■ **EXERCISE AIM**
Tally every line in the listing that holds the string "оценки", then state the total and nothing more.

# # # # # # #

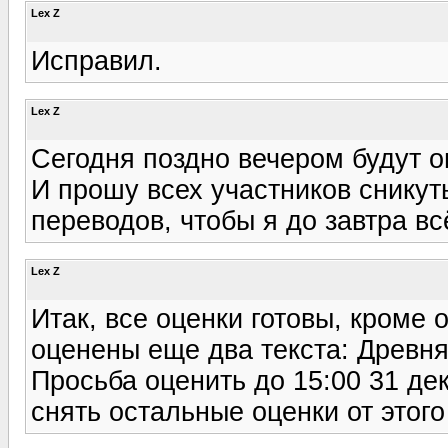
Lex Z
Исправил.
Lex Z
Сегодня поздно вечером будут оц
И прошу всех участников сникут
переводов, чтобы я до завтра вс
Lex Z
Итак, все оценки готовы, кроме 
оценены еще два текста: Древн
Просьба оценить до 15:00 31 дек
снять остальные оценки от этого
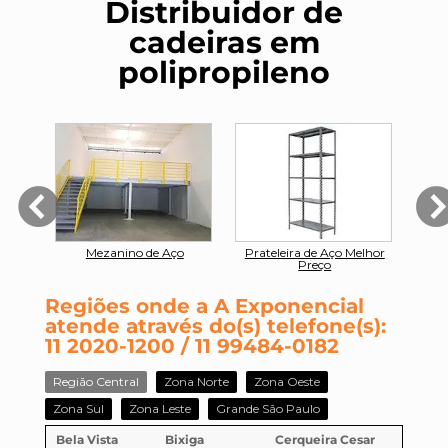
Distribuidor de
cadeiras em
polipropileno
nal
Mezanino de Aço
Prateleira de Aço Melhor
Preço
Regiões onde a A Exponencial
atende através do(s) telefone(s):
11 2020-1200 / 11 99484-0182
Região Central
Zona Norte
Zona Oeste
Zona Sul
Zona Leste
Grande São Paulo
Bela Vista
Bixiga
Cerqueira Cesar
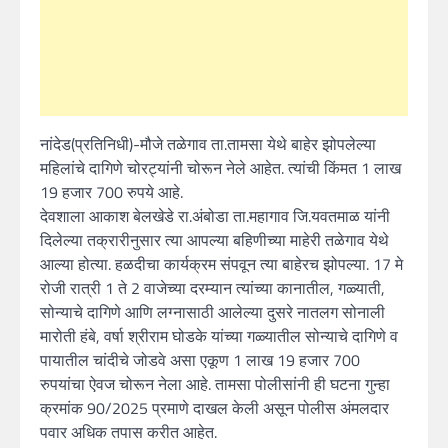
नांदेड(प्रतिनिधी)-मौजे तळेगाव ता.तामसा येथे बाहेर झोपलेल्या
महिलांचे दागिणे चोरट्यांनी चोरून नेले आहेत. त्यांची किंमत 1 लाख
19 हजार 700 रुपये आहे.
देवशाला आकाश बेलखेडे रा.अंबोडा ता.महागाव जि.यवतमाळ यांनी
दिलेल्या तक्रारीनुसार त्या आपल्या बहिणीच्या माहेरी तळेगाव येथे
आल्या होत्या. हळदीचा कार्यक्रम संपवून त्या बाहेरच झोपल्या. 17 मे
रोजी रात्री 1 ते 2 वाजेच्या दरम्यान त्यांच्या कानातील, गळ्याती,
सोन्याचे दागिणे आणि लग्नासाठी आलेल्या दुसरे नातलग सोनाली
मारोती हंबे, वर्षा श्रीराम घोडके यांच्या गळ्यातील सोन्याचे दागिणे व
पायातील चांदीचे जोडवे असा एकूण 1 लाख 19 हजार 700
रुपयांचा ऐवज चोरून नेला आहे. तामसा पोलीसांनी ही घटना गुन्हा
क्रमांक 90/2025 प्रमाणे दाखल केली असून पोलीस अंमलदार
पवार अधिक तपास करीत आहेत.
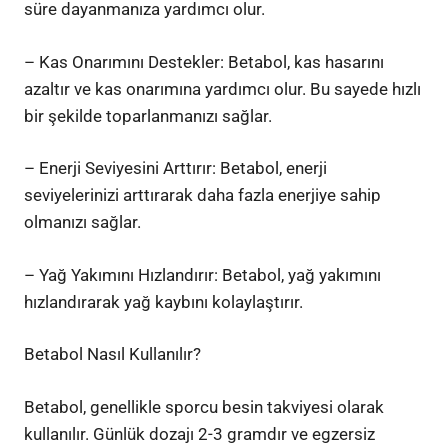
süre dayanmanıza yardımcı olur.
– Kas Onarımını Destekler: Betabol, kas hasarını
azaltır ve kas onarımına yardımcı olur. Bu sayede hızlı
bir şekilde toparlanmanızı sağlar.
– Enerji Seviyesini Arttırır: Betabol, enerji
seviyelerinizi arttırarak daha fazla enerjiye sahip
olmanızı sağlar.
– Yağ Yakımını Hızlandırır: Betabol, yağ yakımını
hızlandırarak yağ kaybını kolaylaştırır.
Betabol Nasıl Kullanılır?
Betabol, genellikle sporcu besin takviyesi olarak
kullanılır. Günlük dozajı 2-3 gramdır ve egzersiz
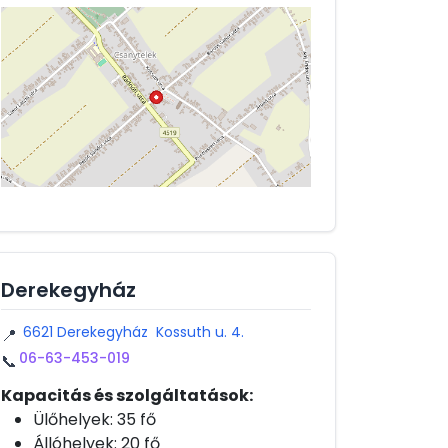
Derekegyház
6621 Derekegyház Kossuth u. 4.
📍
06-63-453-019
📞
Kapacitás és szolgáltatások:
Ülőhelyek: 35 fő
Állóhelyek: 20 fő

# # # # # # #

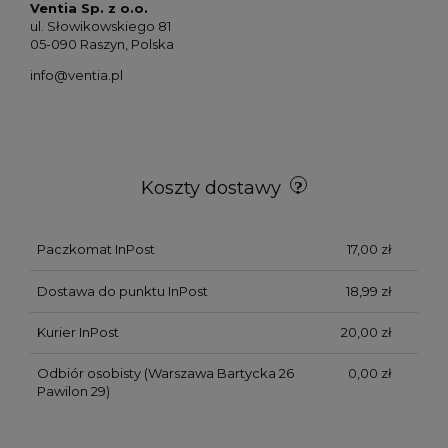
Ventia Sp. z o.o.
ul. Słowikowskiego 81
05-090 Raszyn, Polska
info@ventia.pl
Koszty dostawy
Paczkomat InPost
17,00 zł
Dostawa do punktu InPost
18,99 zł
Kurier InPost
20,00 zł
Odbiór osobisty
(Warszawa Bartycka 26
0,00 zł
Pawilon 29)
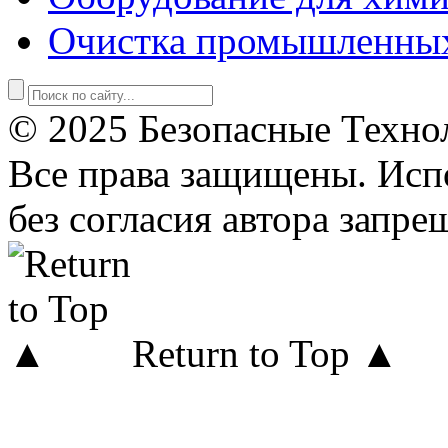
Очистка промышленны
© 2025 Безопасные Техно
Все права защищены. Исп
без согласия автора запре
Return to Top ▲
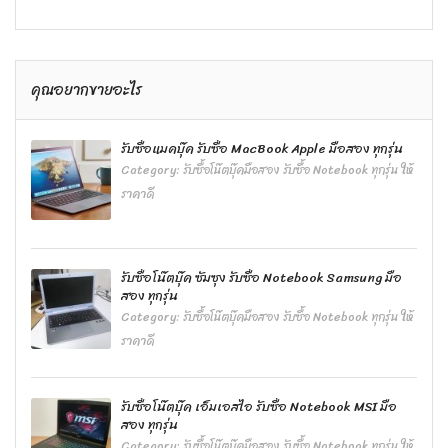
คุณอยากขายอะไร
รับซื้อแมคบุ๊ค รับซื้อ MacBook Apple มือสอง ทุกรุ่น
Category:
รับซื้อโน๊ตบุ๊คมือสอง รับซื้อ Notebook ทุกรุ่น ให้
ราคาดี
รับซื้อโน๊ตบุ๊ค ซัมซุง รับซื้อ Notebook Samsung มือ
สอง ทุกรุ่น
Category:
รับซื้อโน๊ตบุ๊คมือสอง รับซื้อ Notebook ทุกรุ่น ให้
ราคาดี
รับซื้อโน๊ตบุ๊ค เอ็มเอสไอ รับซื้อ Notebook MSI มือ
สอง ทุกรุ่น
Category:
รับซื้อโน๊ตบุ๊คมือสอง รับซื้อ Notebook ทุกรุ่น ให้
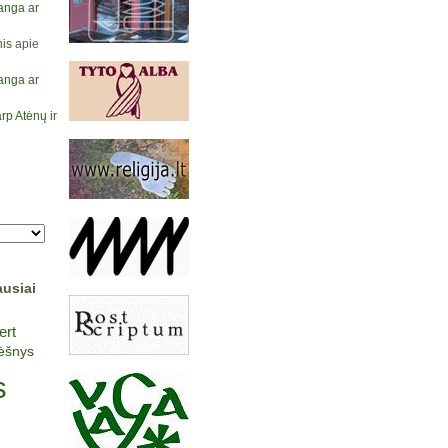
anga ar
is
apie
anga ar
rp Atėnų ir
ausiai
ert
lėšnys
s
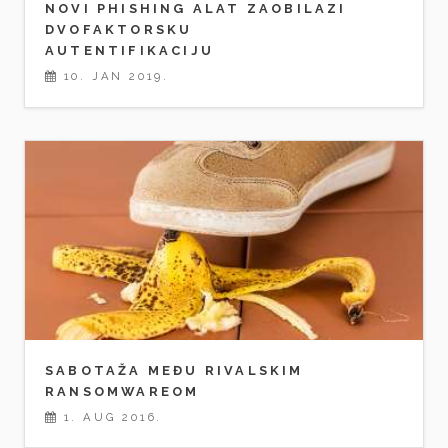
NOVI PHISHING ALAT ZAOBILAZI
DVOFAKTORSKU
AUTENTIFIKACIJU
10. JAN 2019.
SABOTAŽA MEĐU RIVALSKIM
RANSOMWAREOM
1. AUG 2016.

# # # # # # #

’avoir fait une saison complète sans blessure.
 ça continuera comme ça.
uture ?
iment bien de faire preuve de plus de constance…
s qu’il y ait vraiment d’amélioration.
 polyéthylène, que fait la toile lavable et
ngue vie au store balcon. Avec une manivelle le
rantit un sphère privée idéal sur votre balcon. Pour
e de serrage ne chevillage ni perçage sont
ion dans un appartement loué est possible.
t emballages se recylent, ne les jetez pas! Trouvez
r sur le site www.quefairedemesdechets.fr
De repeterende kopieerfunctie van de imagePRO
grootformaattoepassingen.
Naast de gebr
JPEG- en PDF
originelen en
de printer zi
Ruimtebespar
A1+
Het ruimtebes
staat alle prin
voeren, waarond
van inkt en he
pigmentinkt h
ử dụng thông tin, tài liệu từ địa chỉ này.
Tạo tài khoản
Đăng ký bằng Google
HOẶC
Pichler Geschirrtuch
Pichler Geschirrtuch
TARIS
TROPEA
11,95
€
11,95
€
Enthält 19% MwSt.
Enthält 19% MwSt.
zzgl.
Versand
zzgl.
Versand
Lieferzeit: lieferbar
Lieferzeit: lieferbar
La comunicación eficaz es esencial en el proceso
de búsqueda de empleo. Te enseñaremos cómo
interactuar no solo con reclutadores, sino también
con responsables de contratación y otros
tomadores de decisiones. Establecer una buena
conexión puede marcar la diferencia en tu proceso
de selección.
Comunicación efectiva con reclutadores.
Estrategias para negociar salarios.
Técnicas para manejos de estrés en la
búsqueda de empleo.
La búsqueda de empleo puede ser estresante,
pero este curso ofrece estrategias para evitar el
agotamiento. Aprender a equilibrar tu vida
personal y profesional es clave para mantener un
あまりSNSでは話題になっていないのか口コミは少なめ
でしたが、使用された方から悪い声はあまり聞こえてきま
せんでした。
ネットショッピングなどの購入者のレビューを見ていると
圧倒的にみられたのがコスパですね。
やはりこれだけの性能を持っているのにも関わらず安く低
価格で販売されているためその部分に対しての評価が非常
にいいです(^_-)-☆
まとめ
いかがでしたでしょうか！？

# # # # # # #

■ **YOUR SOLUTION**
2